YOUR TASK » Transcribe the full listing so that each line reads as it does in the original.
━━━━━━
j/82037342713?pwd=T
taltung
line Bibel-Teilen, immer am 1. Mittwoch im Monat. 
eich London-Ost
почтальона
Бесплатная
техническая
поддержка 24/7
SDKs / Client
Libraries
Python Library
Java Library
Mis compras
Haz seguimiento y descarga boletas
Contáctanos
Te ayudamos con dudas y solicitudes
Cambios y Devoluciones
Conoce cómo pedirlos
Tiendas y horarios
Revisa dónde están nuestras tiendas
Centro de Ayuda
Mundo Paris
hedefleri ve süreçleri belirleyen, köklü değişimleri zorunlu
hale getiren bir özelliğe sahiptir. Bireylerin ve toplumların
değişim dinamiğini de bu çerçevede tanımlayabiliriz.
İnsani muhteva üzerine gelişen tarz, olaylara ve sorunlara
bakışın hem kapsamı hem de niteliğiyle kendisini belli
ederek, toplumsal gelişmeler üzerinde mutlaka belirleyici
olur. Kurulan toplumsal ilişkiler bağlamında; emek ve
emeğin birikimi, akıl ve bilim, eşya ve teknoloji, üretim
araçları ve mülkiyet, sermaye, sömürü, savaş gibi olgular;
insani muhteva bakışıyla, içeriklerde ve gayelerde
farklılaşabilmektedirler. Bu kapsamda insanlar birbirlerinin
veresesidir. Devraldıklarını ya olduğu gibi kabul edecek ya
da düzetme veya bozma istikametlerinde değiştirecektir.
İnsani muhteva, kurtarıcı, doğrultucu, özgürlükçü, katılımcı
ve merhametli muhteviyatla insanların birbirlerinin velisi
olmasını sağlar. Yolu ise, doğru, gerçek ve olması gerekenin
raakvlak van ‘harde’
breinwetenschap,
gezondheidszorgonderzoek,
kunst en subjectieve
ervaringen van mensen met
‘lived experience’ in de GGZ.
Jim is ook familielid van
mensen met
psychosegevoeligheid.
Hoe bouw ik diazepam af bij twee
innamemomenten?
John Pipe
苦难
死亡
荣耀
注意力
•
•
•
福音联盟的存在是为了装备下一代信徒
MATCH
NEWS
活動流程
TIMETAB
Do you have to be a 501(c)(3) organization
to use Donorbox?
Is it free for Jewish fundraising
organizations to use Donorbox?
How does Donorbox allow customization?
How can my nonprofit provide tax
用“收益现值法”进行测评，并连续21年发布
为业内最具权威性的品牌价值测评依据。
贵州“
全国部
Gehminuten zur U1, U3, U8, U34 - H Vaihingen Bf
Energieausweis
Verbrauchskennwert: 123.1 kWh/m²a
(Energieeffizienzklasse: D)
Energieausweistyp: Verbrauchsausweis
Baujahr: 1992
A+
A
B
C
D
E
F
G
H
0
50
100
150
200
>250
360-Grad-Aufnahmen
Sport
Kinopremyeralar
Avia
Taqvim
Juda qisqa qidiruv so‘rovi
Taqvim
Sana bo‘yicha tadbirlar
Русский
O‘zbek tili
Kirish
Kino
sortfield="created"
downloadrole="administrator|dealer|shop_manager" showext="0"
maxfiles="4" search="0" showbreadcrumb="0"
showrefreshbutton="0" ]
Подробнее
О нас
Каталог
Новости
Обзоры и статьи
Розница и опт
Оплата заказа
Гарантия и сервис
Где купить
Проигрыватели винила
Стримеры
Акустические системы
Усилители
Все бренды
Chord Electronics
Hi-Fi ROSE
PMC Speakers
━━━━━━
OUTPUT OF THE EXERCISE »
j/82037342713?pwd=T
taltung
line Bibel-Teilen, immer am 1. Mittwoch im Monat. 
eich London-Ost
почтальона
Бесплатная
техническая
поддержка 24/7
SDKs / Client
Libraries
Python Library
Java Library
Mis compras
Haz seguimiento y descarga boletas
Contáctanos
Te ayudamos con dudas y solicitudes
Cambios y Devoluciones
Conoce cómo pedirlos
Tiendas y horarios
Revisa dónde están nuestras tiendas
Centro de Ayuda
Mundo Paris
hedefleri ve süreçleri belirleyen, köklü değişimleri zorunlu
hale getiren bir özelliğe sahiptir. Bireylerin ve toplumların
değişim dinamiğini de bu çerçevede tanımlayabiliriz.
İnsani muhteva üzerine gelişen tarz, olaylara ve sorunlara
bakışın hem kapsamı hem de niteliğiyle kendisini belli
ederek, toplumsal gelişmeler üzerinde mutlaka belirleyici
olur. Kurulan toplumsal ilişkiler bağlamında; emek ve
emeğin birikimi, akıl ve bilim, eşya ve teknoloji, üretim
araçları ve mülkiyet, sermaye, sömürü, savaş gibi olgular;
insani muhteva bakışıyla, içeriklerde ve gayelerde
farklılaşabilmektedirler. Bu kapsamda insanlar birbirlerinin
veresesidir. Devraldıklarını ya olduğu gibi kabul edecek ya
da düzetme veya bozma istikametlerinde değiştirecektir.
İnsani muhteva, kurtarıcı, doğrultucu, özgürlükçü, katılımcı
ve merhametli muhteviyatla insanların birbirlerinin velisi
olmasını sağlar. Yolu ise, doğru, gerçek ve olması gerekenin
raakvlak van ‘harde’
breinwetenschap,
gezondheidszorgonderzoek,
kunst en subjectieve
ervaringen van mensen met
‘lived experience’ in de GGZ.
Jim is ook familielid van
mensen met
psychosegevoeligheid.
Hoe bouw ik diazepam af bij twee
innamemomenten?
John Pipe
苦难
死亡
荣耀
注意力
•
•
•
福音联盟的存在是为了装备下一代信徒
MATCH
NEWS
活動流程
TIMETAB
Do you have to be a 501(c)(3) organization
to use Donorbox?
Is it free for Jewish fundraising
organizations to use Donorbox?
How does Donorbox allow customization?
How can my nonprofit provide tax
用“收益现值法”进行测评，并连续21年发布
为业内最具权威性的品牌价值测评依据。
贵州“
全国部
Gehminuten zur U1, U3, U8, U34 - H Vaihingen Bf
Energieausweis
Verbrauchskennwert: 123.1 kWh/m²a
(Energieeffizienzklasse: D)
Energieausweistyp: Verbrauchsausweis
Baujahr: 1992
A+
A
B
C
D
E
F
G
H
0
50
100
150
200
>250
360-Grad-Aufnahmen
Sport
Kinopremyeralar
Avia
Taqvim
Juda qisqa qidiruv so‘rovi
Taqvim
Sana bo‘yicha tadbirlar
Русский
O‘zbek tili
Kirish
Kino
sortfield="created"
downloadrole="administrator|dealer|shop_manager" showext="0"
maxfiles="4" search="0" showbreadcrumb="0"
showrefreshbutton="0" ]
Подробнее
О нас
Каталог
Новости
Обзоры и статьи
Розница и опт
Оплата заказа
Гарантия и сервис
Где купить
Проигрыватели винила
Стримеры
Акустические системы
Усилители
Все бренды
Chord Electronics
Hi-Fi ROSE
PMC Speakers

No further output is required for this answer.